73. Urteil der I. Zivilabteilung vom 7. November 1967 i.S. J. Hummel
Kommanditgesellschaft gegen Eidgen. Amt für geistiges Eigentum. Regeste

    Markenrecht. Schutzverweigerung gegenüber international
hinterlegter Marke wegen Täuschungsgefahr über die Beschaffenheit
der Ware. Madrider Abkommen (Fassung von Nizza 1957) Art. 5 Abs. 1;
Pariser Verbandsübereinkunft (Fassung von Lissabon 1958) Art. 6 Abs. 1,
6 quinquies lit. B Ziff. 3 (Erw. 1).

    Kombinierte Wort/Bild-Marke, die neben dem Firmanamen HUM-MEL das Bild
eines Insekts enthält, das als Biene angesehen werden kann. Unzulässigkeit
dieser Marke für Kerzen, die nicht aus Bienenwachs hergestellt sind. MSchG
Art. 14 Abs. 1 Ziff. 2 (Erw. 2, 3 a).

    Ausschluss der Täuschungsgefahr mit Rücksicht auf den Wortbestandteil
HUMMEL? (Erw. 3 b).

Sachverhalt

    A.- Die Firma J. Hummel Kommanditgesellschaft, in Massing
(Bundesrepublik Deutschland), ist Inhaberin einer in der deutschen
Warenzeichenrolle unter der Nr. 824 567 eingetragenen kombinierten
Wort/Bild-Marke. Am 1. November 1966 liess sie diese gestützt auf das
Madrider Abkommen von 1891 betreffend die internationale Eintragung der
Fabrik- oder Handelsmarken im internationalen Register unter der Nr. 324
710 eintragen.

    Die Marke ist für "Bougies (éclairage)", also für Kerzen zu
Beleuchtungszwecken, bestimmt. Sie enthält das stilisierte Bild eines
Insektes, unter dem der Firmanamen "J. Hummel KG" angebracht ist.
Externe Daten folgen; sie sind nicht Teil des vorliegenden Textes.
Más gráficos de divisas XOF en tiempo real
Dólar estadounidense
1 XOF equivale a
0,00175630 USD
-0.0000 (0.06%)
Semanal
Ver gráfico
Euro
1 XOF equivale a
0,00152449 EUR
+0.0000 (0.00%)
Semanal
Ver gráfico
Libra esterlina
    B.- Das eidgenössische Amt für geistiges Eigentum teilte am 22. Mai
1967 dem internationalen Büro mit, der Marke werde in der Schweiz der
Schutz nur für Kerzen gewährt, die aus Bienenwachs hergestellt seien.
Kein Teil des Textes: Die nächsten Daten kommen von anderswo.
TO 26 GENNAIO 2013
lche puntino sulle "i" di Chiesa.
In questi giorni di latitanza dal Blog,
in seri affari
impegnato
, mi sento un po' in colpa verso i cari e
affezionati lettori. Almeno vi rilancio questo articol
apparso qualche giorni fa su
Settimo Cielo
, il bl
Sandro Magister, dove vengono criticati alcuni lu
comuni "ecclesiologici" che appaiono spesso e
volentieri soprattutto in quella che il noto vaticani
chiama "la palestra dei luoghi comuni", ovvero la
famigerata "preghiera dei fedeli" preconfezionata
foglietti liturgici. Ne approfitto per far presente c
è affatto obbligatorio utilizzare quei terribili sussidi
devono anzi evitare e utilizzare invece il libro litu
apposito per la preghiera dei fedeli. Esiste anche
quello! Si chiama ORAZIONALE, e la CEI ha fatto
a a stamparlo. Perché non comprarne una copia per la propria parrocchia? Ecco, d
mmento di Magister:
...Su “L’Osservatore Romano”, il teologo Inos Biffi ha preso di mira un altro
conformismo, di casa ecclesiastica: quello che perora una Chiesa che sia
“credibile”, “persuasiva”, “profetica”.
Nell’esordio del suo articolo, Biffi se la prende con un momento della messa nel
    C.- Gegen diese teilweise Schutzverweigerung hat die Markeninhaberin
verwaltungsgerichtliche Beschwerde eingereicht mit dem Antrag, die
Verfügung des Amtes vom 22. Mai 1967 sei aufzuheben und ihrer Marke den
Schutz für "Bougies (éclairage)" uneingeschränkt zu gewähren.

    Das Amt beantragt, die Beschwerde abzuweisen.
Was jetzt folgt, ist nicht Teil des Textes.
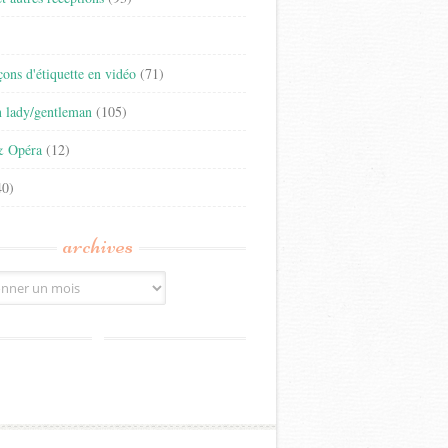
)
eçons d'étiquette en vidéo
(71)
n lady/gentleman
(105)
& Opéra
(12)
0)
archives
Auszug aus den Erwägungen:

              Das Bundesgericht zieht in Erwägung:

Erwägung 1

    1.- Für die Beurteilung der vorliegenden Beschwerde ist das Madrider
Abkommen betreffend die internationale Registrierung der Fabrik- oder
Handelsmarken (MMA) in seiner am 15. Juni 1957 in Nizza revidierten
Fassung massgebend, die sowohl von der Schweiz als auch von der
Bundesrepublik Deutschland ratifiziert worden ist. Gemäss Art. 5 Abs. 1
MMA darf die Schweiz einer international registrierten Marke den Schutz
nur unter den Bedingungen verweigern, unter denen sie nach der Pariser
Verbandsübereinkunft (PVU) zum Schutze des gewerblichen Eigentums eine zur
Eintragung in das schweizerische Register hinterlegte Marke zurückweisen
dürfte. Massgebend ist die 1958 in Lissabon revidierte Fassung der PVU,
die in Art. 6 Abs. 1 vorsieht, dass die Bedingungen für die Hinterlegung
und Eintragung von Fabrik- oder Handelsmarken in jedem Lande durch die
Landesgesetzgebung bestimmt werden. Nach Art. 6 quinquies, lit. B Ziff. 3
PVU sodann darf eine Eintragung verweigert werden, wenn die Marke gegen
die guten Sitten oder die öffentliche Ordnung verstösst, insbesondere,
wenn sie geeignet ist, das Publikum zu täuschen.

Erwägung 2

    2.- Nach Art. 14 Abs. 1 Ziff. 2 MSchG, der kraft der Verweisung in
Art. 6 Abs. 1 PVU auf das Landesrecht anwendbar ist, hat das eidgenössische
Amt für geistiges Eigentum die Eintragung einer gegen die guten Sitten
verstossenden Marke zu verweigern. Sittenwidrigkeit im Sinne dieser
Vorschrift liegt nach der Rechtsprechung unter anderem vor, wenn die
Marke geeignet ist, den Käufer in irgendeiner Hinsicht irrezuführen,
insbesondere ihn über die Beschaffenheit der Ware zu täuschen (BGE 91
I 52 Erw. 2, 89 I 51 Erw. 4, 293 Erw. 2, 301 Erw. 2 und dort erwähnte
Entscheide). Das schweizerische Recht stimmt also in diesem Punkte
mit der in Art. 6 quinquies PVU getroffenen Regelung überein. Nach
ständiger Rechtsprechung ist Sittenwidrigkeit schon dann zu bejahen,
wenn eine objektive Täuschungsgefahr besteht; einer Täuschungsabsicht
des Markeninhabers bedarf es nicht (BGE 78 I 280).

Erwägung 3

    3.- Das Amt erachtet die streitige Marke als irreführend, weil
die Kaufsinteressenten das darin abgebildete Insekt als Biene ansehen
und daher annehmen könnten, die so gekennzeichneten Kerzen seien aus
Bienenwachs hergestellt. Der Käufer bringe das Bienenmotiv in unmittelbaren
Zusammenhang mit der Beschaffenheit der Kerze. Bienenwachskerzen würden
aber ihres Wohlgeruches wegen von gewissen Käuferschichten den aus andern
Stoffen (Stearin oder Paraffin) hergestellten Kerzen vorgezogen, obwohl
sie qualitativ nicht besser, aber teurer seien als diese.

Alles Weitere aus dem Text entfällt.